Identification and spatiotemporal characterization of spontaneous Ca2+ sparks and global Ca2+ oscillations in retinal arteriolar smooth muscle cells

Purpose. To identify spontaneous Ca2+ sparks and global Ca2+ oscillations in microvascular smooth muscle (MVSM) cells within intact retinal arterioles and to characterize their spatiotemporal properties and physiological functions. Methods. Retinal arterioles were mechanically dispersed from freshly isolated rat retinas and loaded with Fluo-4, a Ca2+-sensitive dye.

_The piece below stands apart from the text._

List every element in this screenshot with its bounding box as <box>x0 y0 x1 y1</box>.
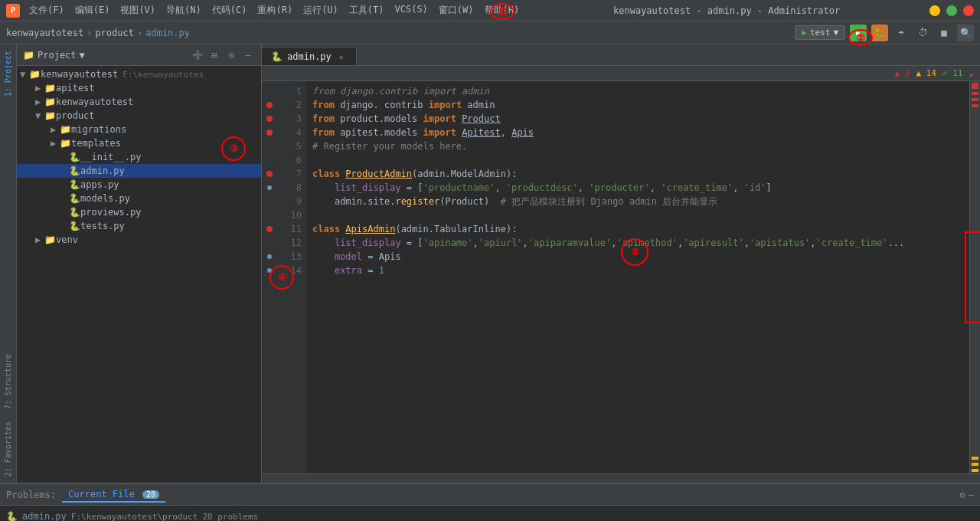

Changes in [Ca2+](i) were imaged in MVSM cells in situ by confocal scanning laser microscopy in x-y mode or line-scan mode. Results. The x-y scans revealed discretely localized, spontaneous Ca2+ events resembling Ca2+ sparks and more global and prolonged Ca2+ transients, which sometimes led to cell contraction. In line scans, Ca2+ sparks were similar to those previously described in other types of smooth muscle, with an amplitude (DeltaF/F-O) of 0.81+/-0.04 (mean+/-SE), full duration at half maximum (FDHM) of 23.62+/-1.15 ms, full width at half maximum (FWHM) of 1.25+/-0.05 mum, and frequency of 0.56+/-0.06 seconds(-1). Approximately 35% of sparks had a prolonged tail (>80 ms), similar to the Ca2+ "embers" described in skeletal muscle. Sparks often summated to generate global and prolonged Ca2+ elevations on which Ca2+ sparks were superimposed. These sparks occurred more frequently (2.86+/-025 seconds(-1)) and spread farther across the cell (FWHM=1.67+/-0.08 mum), but were smaller (DeltaF/F-0=0.69+/-0.04). Conclusions. Retinal arterioles generate Ca2+ sparks with characteristics that vary during different phases of the spontaneous Ca2+-signaling cycle. Sparks summate to produce sustained Ca2+ transients associated with contraction and thus may play an important excitatory role in initiating vessel constriction. This deserves further study, not least because Ca2+ sparks appear to inhibit contraction in many other smooth muscle cells.